The data:
-- Opening Marker --
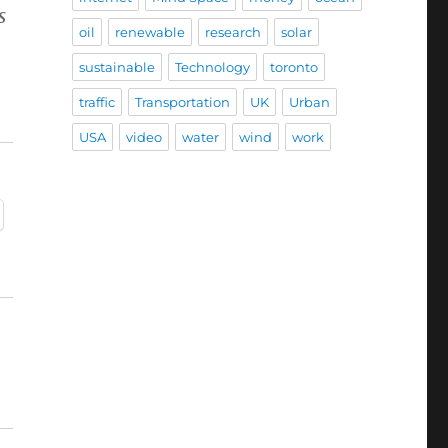
s
oil
renewable
research
solar
sustainable
Technology
toronto
traffic
Transportation
UK
Urban
USA
video
water
wind
work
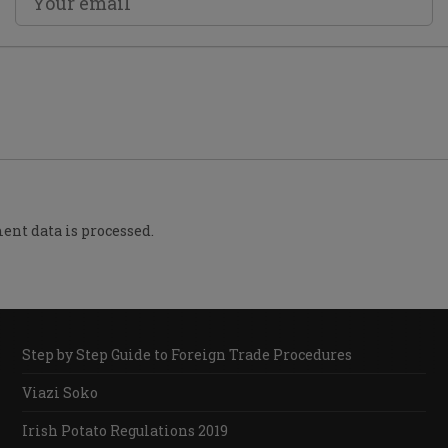
nt data is processed.
Step by Step Guide to Foreign Trade Procedures
Viazi Soko
Irish Potato Regulations 2019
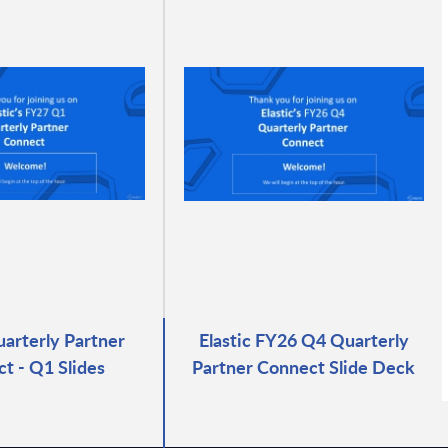
uarterly Partner
Elastic FY26 Q4 Quarterly
t - Q1 Slides
Partner Connect Slide Deck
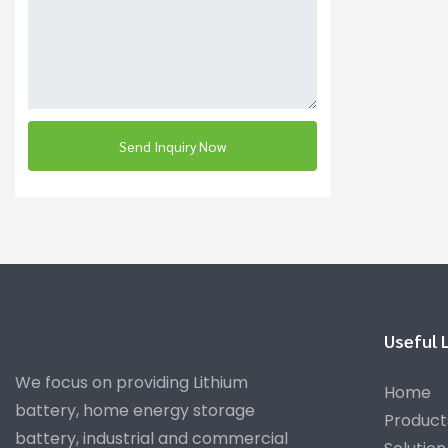
Send Inquiry Now
Useful 
We focus on providing Lithium
Home
battery, home energy storage
Product
battery, industrial and commercial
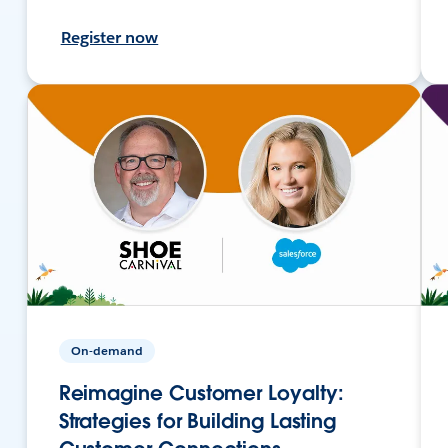
Register now
On-demand
Reimagine Customer Loyalty:
Strategies for Building Lasting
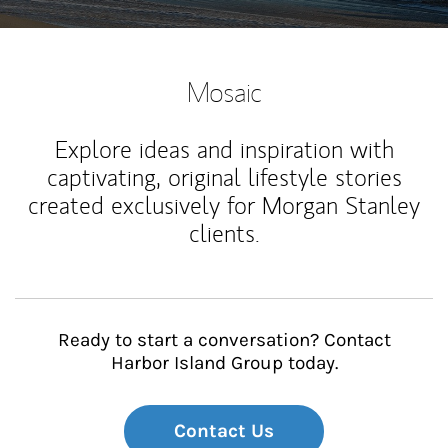
Mosaic
Explore ideas and inspiration with
captivating, original lifestyle stories
created exclusively for Morgan Stanley
clients.
Ready to start a conversation? Contact
Harbor Island Group today.
Contact Us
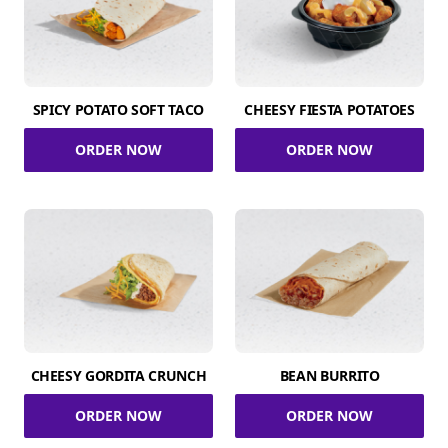
SPICY POTATO SOFT TACO
CHEESY FIESTA POTATOES
ORDER NOW
ORDER NOW
CHEESY GORDITA CRUNCH
BEAN BURRITO
ORDER NOW
ORDER NOW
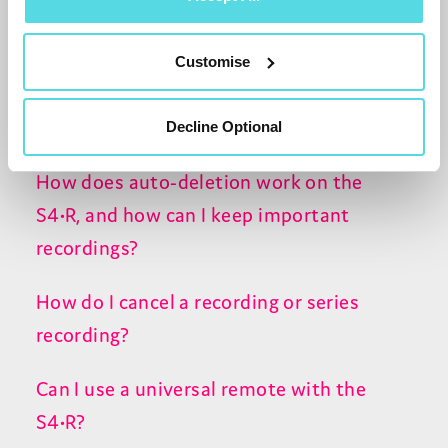
Can I record content from apps or
streaming channels?
Customise
What’s the difference between automatic
and manual padding?
Decline Optional
How does auto-deletion work on the
S4•R, and how can I keep important
recordings?
How do I cancel a recording or series
recording?
Can I use a universal remote with the
S4•R?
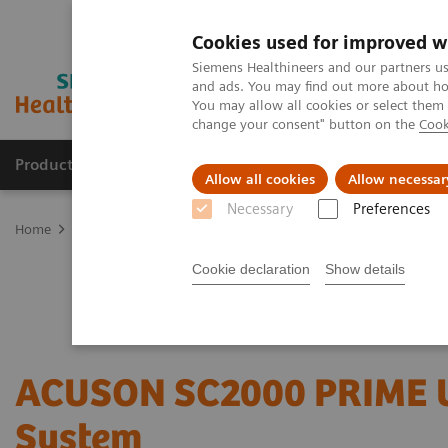
Cookies used for improved w
Siemens Healthineers and our partners us
and ads. You may find out more about how
You may allow all cookies or select them
change your consent" button on the
Cook
Products & Services
Support & Documentation
Allow all cookies
Allow necessar
Necessary
Preferences
Home
Medical Imaging
Ultrasound Machines
Cardiovascular
Cookie declaration
Show details
ACUSON SC2000 PRIME U
System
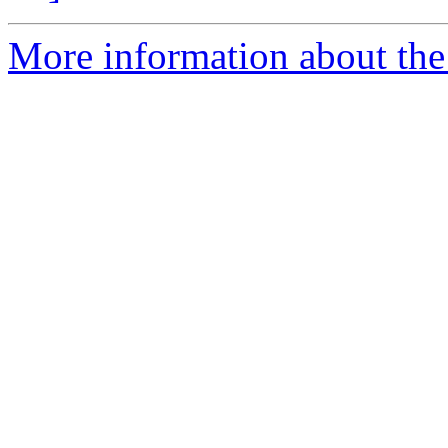
More information about the 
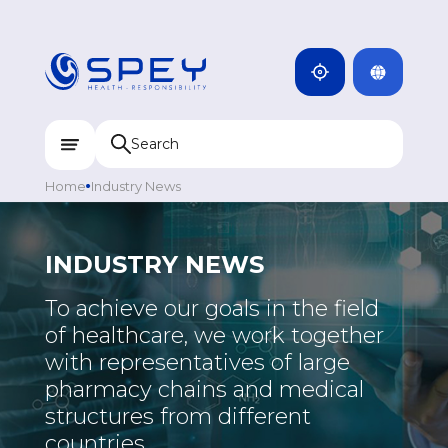
ARMENIA
CAMBODIA
INDIA
ENG
DOMINICANA
KAZAKHSTAN
Home
Industry News
UZBEKISTAN
KYRGYZSTAN
INDUSTRY NEWS
TAJIKISTAN
To achieve our goals in the field
MONGOLIA
of healthcare, we work together
MEDICINE
with representatives of large
pharmacy chains and medical
PHARMACEUTICAL
structures from different
INTERESTING
countries.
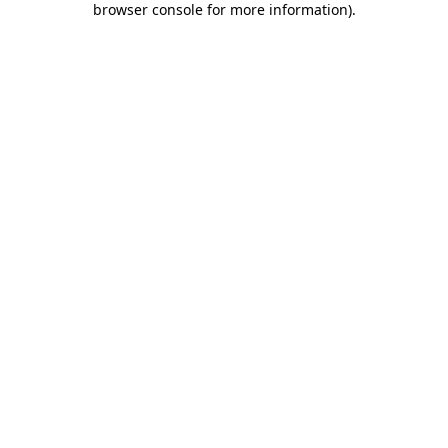
browser console for more information)
.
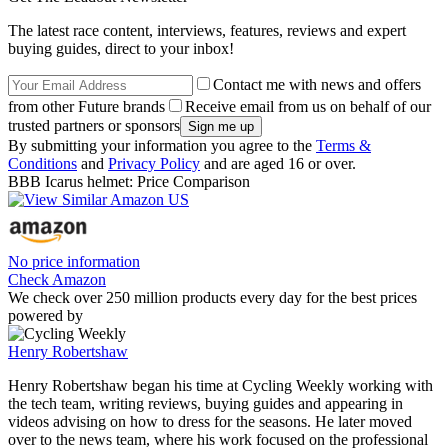
The latest race content, interviews, features, reviews and expert
buying guides, direct to your inbox!
Contact me with news and offers
from other Future brands
Receive email from us on behalf of our
trusted partners or sponsors
By submitting your information you agree to the
Terms &
Conditions
and
Privacy Policy
and are aged 16 or over.
BBB Icarus helmet: Price Comparison
No price information
Check Amazon
We check over 250 million products every day for the best prices
powered by
Henry Robertshaw
Henry Robertshaw began his time at Cycling Weekly working with
the tech team, writing reviews, buying guides and appearing in
videos advising on how to dress for the seasons. He later moved
over to the news team, where his work focused on the professional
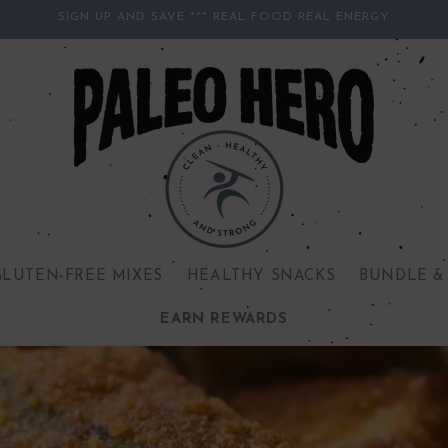
SIGN UP AND SAVE *** REAL FOOD REAL ENERGY
GLUTEN-FREE MIXES
HEALTHY SNACKS
BUNDLE &
EARN REWARDS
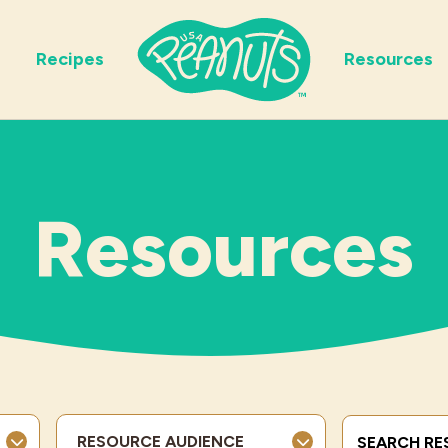
Recipes
Resources
Resources
Search Term
RESOURCE AUDIENCE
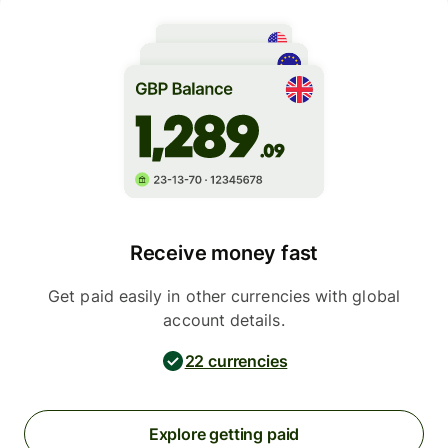
Receive money fast
Get paid easily in other currencies with global
account details.
22 currencies
Explore getting paid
-- Closing Marker --
Instructions to follow:
Copy the listing above exactly, but only from the line with "Medical Imaging" through the line with "Check Amazon", including those two lines and excluding any picture.

Solution for this task:
Medical Imaging
Ultrasound Machines
Cardiovascular
Cookie declaration
Show details
ACUSON SC2000 PRIME U
System
More information about the 
ARMENIA
CAMBODIA
INDIA
ENG
DOMINICANA
KAZAKHSTAN
Home
Industry News
UZBEKISTAN
KYRGYZSTAN
INDUSTRY NEWS
TAJIKISTAN
To achieve our goals in the field
MONGOLIA
of healthcare, we work together
MEDICINE
with representatives of large
pharmacy chains and medical
PHARMACEUTICAL
structures from different
INTERESTING
countries.
browser console for more information)
.
The latest race content, interviews, features, reviews and expert
buying guides, direct to your inbox!
Contact me with news and offers
from other Future brands
Receive email from us on behalf of our
trusted partners or sponsors
By submitting your information you agree to the
Terms &
Conditions
and
Privacy Policy
and are aged 16 or over.
BBB Icarus helmet: Price Comparison
No price information
Check Amazon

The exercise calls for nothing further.